Siobhan: I couldn't make out what the wording of Amendment XI meant but I am reminded that opium played a big part in the Constitutional process.
Tata: Oooh! If we legalize that, virtually everyone can be a Constitutional scholar!

Until a few years ago, I read history, which is essentially the struggle of human beings against their most barbaric impulses, and consoled myself with the thought that at least no one was burned during the Salem Witch Trials. Unfortunately, history is also often written by people who have the most to gain by controlling posterity's image of past events, so what most Americans know about things like eighteenth and nineteenth century slave rebellions is exactly zip.

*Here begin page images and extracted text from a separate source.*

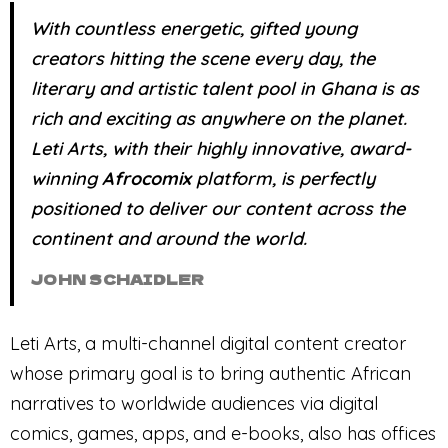
With countless energetic, gifted young
creators hitting the scene every day, the
literary and artistic talent pool in Ghana is as
rich and exciting as anywhere on the planet.
Leti
Arts, with their highly innovative, award-
winning
Afrocomix
platform, is perfectly
positioned to deliver our content across the
continent and around the world.
JOHN SCHAIDLER
Leti Arts, a multi-channel digital content creator
whose primary goal is to bring authentic African
narratives to worldwide audiences via digital
comics, games, apps, and e-books, also has offices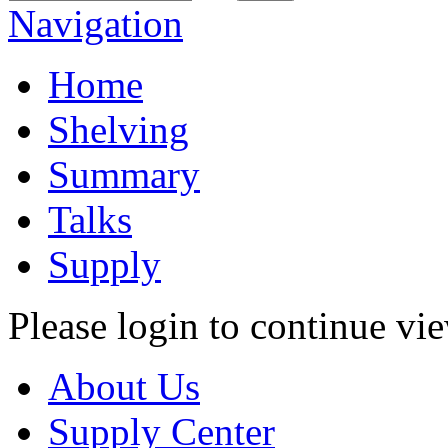
Navigation
Home
Shelving
Summary
Talks
Supply
Please login to continue vi
About Us
Supply Center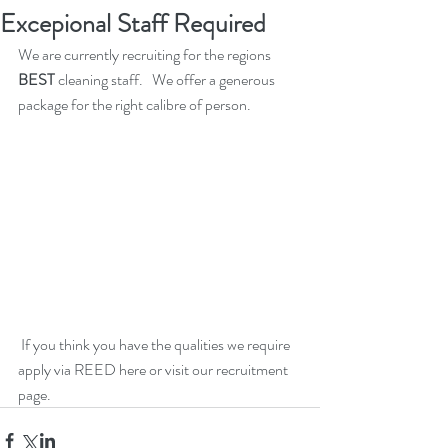
Excepional Staff Required
We are currently recruiting for the regions 
BEST
 cleaning staff.   We offer a generous 
package for the right calibre of person. 
 If you think you have the qualities we require 
apply via 
REED here
 or visit our recruitment 
page.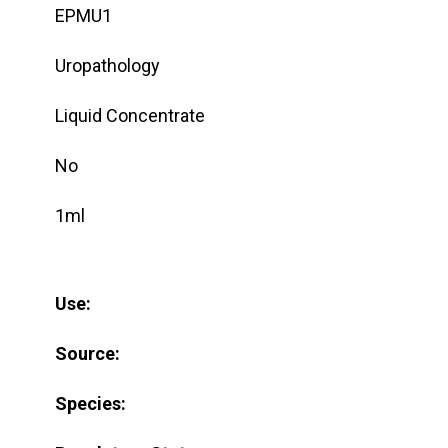
EPMU1
Uropathology
Liquid Concentrate
No
1ml
Use:
Source:
Species: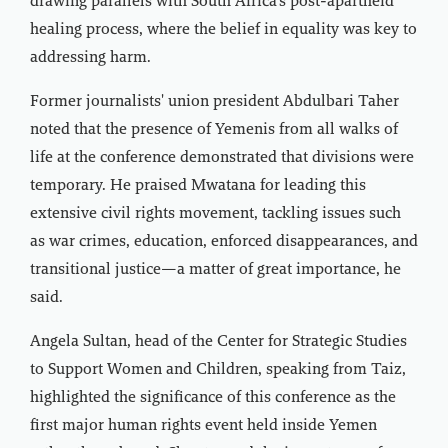
drawing parallels with South Africa’s post-apartheid
healing process, where the belief in equality was key to
addressing harm.
Former journalists' union president Abdulbari Taher
noted that the presence of Yemenis from all walks of
life at the conference demonstrated that divisions were
temporary. He praised Mwatana for leading this
extensive civil rights movement, tackling issues such
as war crimes, education, enforced disappearances, and
transitional justice—a matter of great importance, he
said.
Angela Sultan, head of the Center for Strategic Studies
to Support Women and Children, speaking from Taiz,
highlighted the significance of this conference as the
first major human rights event held inside Yemen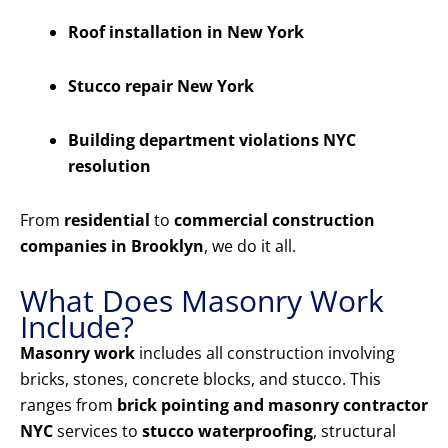
Roof installation in New York
Stucco repair New York
Building department violations NYC
resolution
From
residential
to
commercial construction
companies in Brooklyn
, we do it all.
What Does Masonry Work
Include?
Masonry work
includes all construction involving
bricks, stones, concrete blocks, and stucco. This
ranges from
brick pointing and masonry contractor
NYC
services to
stucco waterproofing
, structural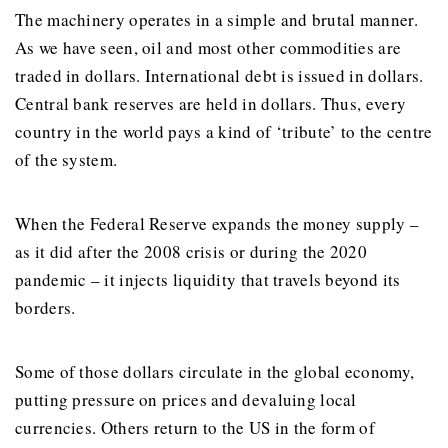
The machinery operates in a simple and brutal manner.
As we have seen, oil and most other commodities are
traded in dollars. International debt is issued in dollars.
Central bank reserves are held in dollars. Thus, every
country in the world pays a kind of ‘tribute’ to the centre
of the system.
When the Federal Reserve expands the money supply –
as it did after the 2008 crisis or during the 2020
pandemic – it injects liquidity that travels beyond its
borders.
Some of those dollars circulate in the global economy,
putting pressure on prices and devaluing local
currencies. Others return to the US in the form of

So in reality that may take hundreds of years to establish, sometimes there is no consolation to be had.
New York Burning is a well-told tale of a once-notorious episode that took place in Manhattan in 1741. Though, as Jill Lepore writes, New York's "slave past has long been buried," for most of the 18th century one in five inhabitants of Manhattan were enslaved, making it second only to Charleston, South Carolina, "in a wretched calculus of urban unfreedom." Over the course of a few weeks in 1741, ten fires burned across Manhattan, sparking hysteria and numerous conspiracy rumors. Initially, rival politicians blamed each other for the blazes, but they soon found a common enemy. Based solely on the testimony of one white woman, some 200 slaves were accused of conspiring to burn down the city, murder the resident whites, and take over the local government. Under duress, 80 slaves confessed to the crimes and were forced to implicate others. When the trial was over, 13 black men were burned at the stake, 17 more were hanged (along with four whites accused of working with them), and 70 others were shipped off to the Caribbean where slavery conditions were even worse.

By necessity, Jill Lepore bases much of her research on a journal written in 1744 by New York Supreme Court Justice Daniel Horsmanden, which she describes as "one of the most startling and vexing documents in early American history" and "a diary, a mystery, a history, and maybe one of English literature's first detective stories." Adding cultural and political context to the available evidence, Lepore questions whether there was a conspiracy at all, or if it was blind fear run amok that led to the guilty verdicts for so many slaves. As she points out, fear of slave revolt was a real and consistent theme throughout the early days of the colonies. Crisply written and meticulously researched (the book includes several detailed appendices), New York Burning is a gripping narrative of events that led to what one colonist referred to as the "bonfires of the Negroes." -Shawn Carkonen

Book review aside, we have a terrifying truth to face: inside us all exist the fear and the germ that grew into this horror. We say it doesn't and if it does, we will not cultivate its growth, but there is no other excuse for our submission to the Patriot Act, to wiretapping and warrantless searches. We are seeing now the growth of this same horror in slow motion, perhaps. The elements are the same: fear, brown-skinned people, a supposed threat to our way of life. If you slow down and think, you can see where the monster is growing and what it will destroy.

I don't have to tell you. You already know.